The new Privacy Shield will install a new framework for transatlantic data flows intended to provide legal certainty for business. The three significant changes that are intended to overcome the limitations of Safe Harbor’s shortfall are:
1. Strong obligations on companies handling European citizens’ data
US companies using EU citizens’ data will need to commit to robust obligations with the US Department of Commerce monitoring compliance, enforceable under US law by the Federal Trade Commission.
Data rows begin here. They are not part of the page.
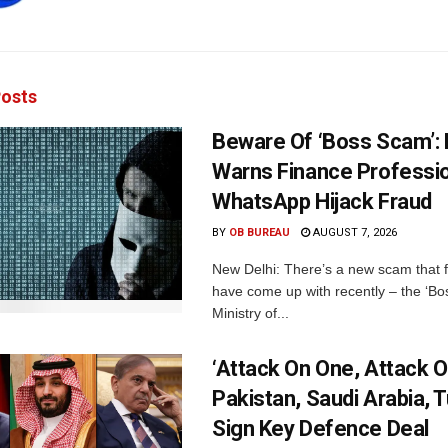
osts
Beware Of ‘Boss Scam’
Warns Finance Professio
WhatsApp Hijack Fraud
BY
OB BUREAU
AUGUST 7, 2026
New Delhi: There’s a new scam that 
have come up with recently – the ‘B
Ministry of...
‘Attack On One, Attack On
Pakistan, Saudi Arabia, 
Sign Key Defence Deal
2. Clear safeguards & transparency obligations on US government access
The failure of Safe Harbor was substantially predicated on indiscriminate surveillance on the basis of national security by the NSA. The US has now committed to stop that practice going forward. The exceptions will only be where such access is necessary and proportionate and both the EU and US authorities will review access jointly annually.
3. Protection of EU citizens’ rights with redress options
Critically, the Privacy Shield provides redress mechanisms for EU citizens that believe their data rights are being infringed:
a. They can complain to the Company concerned with a deadline for response
b. An EU Member State’s supervisory authority can refer complaints to the Department of Commerce and the Federal Trade Commission in the US
c. No-cost alternative dispute resolution mechanism
d. Complaints regarding access for US national security reasons will be dealt by a new ‘Ombudsman’ in the US to be created specifically for this purpose.
What happens next?
The political agreement will now pave the way for a new Commission ‘adequacy decision’ to effectively replace the old Safe Harbor adequacy decision, a draft of which will initially be prepared and then reviewed by the Article 29 Working Party (‘Working Party’), a collective of the Member States’ supervisory authorities, the European Data Protection Supervisor and the Commission.
On 3rd February 2016, the Working Party commended the fact that the Commission had reached political agreement with the US and that it would now wait to receive the text of the agreement, following which it would come to a decision as to its suitability for an adequacy decision. The end of April 2016 is cited as probably the earliest point at which the Commission may be able to make an adequacy decision, assuming there are no issues in to further negotiate with the US authorities.
The Working Party also stated that businesses can, until such time as an adequacy decision is made, rely on other tools (BCRs or Model Clauses) in place of the old Safe Harbor mechanism. Data Protection Authorities will, however, be free to commence enforcement action against businesses not having any mechanism in place to transfer data to the US.